At the moment, you’re kind of stumped. You’ve been unable to figure out any more facts using deductive reasoning, so now it’s time to resort to trial and error. You have three independent hypotheses about the puzzle. Hypothesis A seems to have an 80% chance of being right, hypothesis B a 50% chance, and hypothesis C a 20% chance. You’re going to pick a hypothesis and investigate what seems to happen if this hypothesis is true.
Do you:
choose hypothesis A, since it’s probably right and so it’s likely to lead to the right answer,
choose hypothesis B, since this one will yield the most expected information if you figure out whether it’s true or false, or
choose hypothesis C, since it’s probably wrong and so you’re likely to find a disproof, thereby giving you more information?
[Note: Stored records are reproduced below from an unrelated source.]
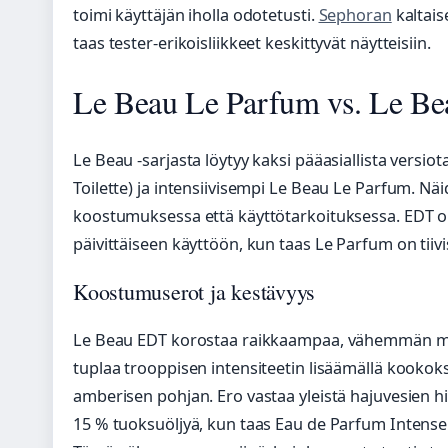
toimi käyttäjän iholla odotetusti.
Sephoran
kaltais
taas tester-erikoisliikkeet keskittyvät näytteisiin.
Le Beau Le Parfum vs. Le B
Le Beau -sarjasta löytyy kaksi pääasiallista versi
Toilette) ja intensiivisempi Le Beau Le Parfum. Nä
koostumuksessa että käyttötarkoituksessa. EDT 
päivittäiseen käyttöön, kun taas Le Parfum on tiiv
Koostumuserot ja kestävyys
Le Beau EDT korostaa raikkaampaa, vähemmän mak
tuplaa trooppisen intensiteetin lisäämällä kookok
amberisen pohjan. Ero vastaa yleistä hajuvesien hie
15 % tuoksuöljyä, kun taas Eau de Parfum Intense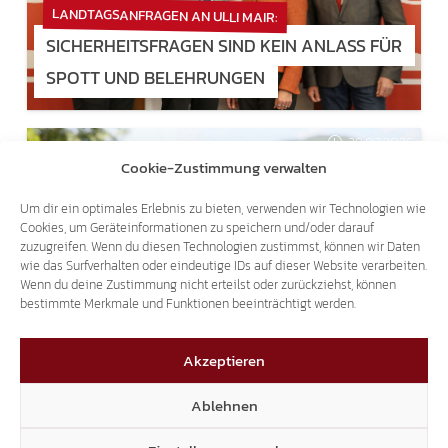
LANDTAGSANFRAGEN AN ULLI MAIR:
SICHERHEITSFRAGEN SIND KEIN ANLASS FÜR
SPOTT UND BELEHRUNGEN
29.07.2026
Cookie-Zustimmung verwalten
Um dir ein optimales Erlebnis zu bieten, verwenden wir Technologien wie
Cookies, um Geräteinformationen zu speichern und/oder darauf
zuzugreifen. Wenn du diesen Technologien zustimmst, können wir Daten
wie das Surfverhalten oder eindeutige IDs auf dieser Website verarbeiten.
Wenn du deine Zustimmung nicht erteilst oder zurückziehst, können
KRITISCHE EINORDNUNG
bestimmte Merkmale und Funktionen beeinträchtigt werden.
KLARE WORTE VON EVA KLOTZ ZUM
MAGNAGO-DENKMAL
Akzeptieren
Ablehnen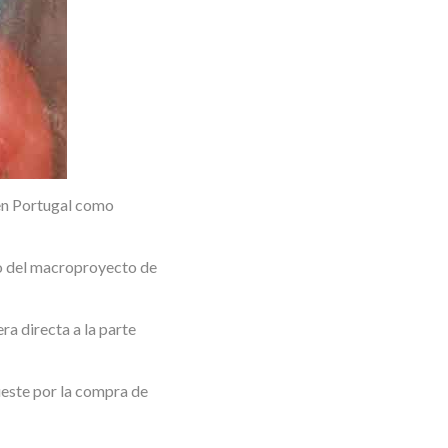
en Portugal como
do del macroproyecto de
a directa a la parte
este por la compra de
(Of course, assuming that a hypothesis is false is equivalent to assuming that one of these hypotheses is true.)
The answer, of course, is probably “it depends”. But what does it depend on, and what’s the most likely choice overall?
My first thought is that if it’s a really big puzzle, then you’ll pretty much only make useful progress by establishing things with certainty (since if you make an assumption you think has a probability of 80% five times, there’s only a 33% chance that you were right every time), so your best bet is to assume the hypothesis that is most likely to be falsified, i.e. C. The desire for certainty overrides all other concerns.
But for a really big puzzle, it also makes sense to pick hypothesis B, and try to prove it and to disprove it, because, although you’re less likely to come up with a proof, a proof will end up being more useful in this case.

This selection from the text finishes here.